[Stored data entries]
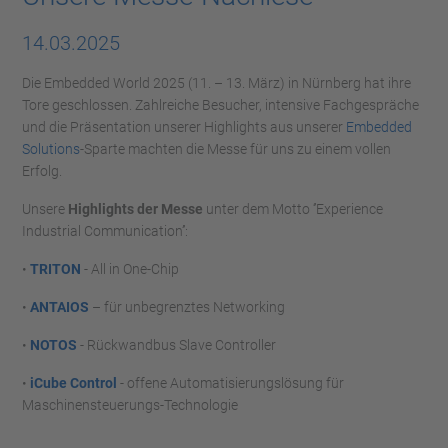
14.03.2025
Die Embedded World 2025 (11. – 13. März) in Nürnberg hat ihre
Tore geschlossen. Zahlreiche Besucher, intensive Fachgespräche
und die Präsentation unserer Highlights aus unserer
Embedded
Solutions
-Sparte machten die Messe für uns zu einem vollen
Erfolg.
Unsere
Highlights der Messe
unter dem Motto ‘’Experience
Industrial Communication’’:
•
TRITON
- All in One-Chip
•
ANTAIOS
– für unbegrenztes Networking
•
NOTOS
- Rückwandbus Slave Controller
•
iCube Control
- offene Automatisierungslösung für
Maschinensteuerungs-Technologie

Required work: Lines containing the word "Highlights" are to be pulled from the records and copied.

Exercise response:
und die Präsentation unserer Highlights aus unserer
Highlights der Messe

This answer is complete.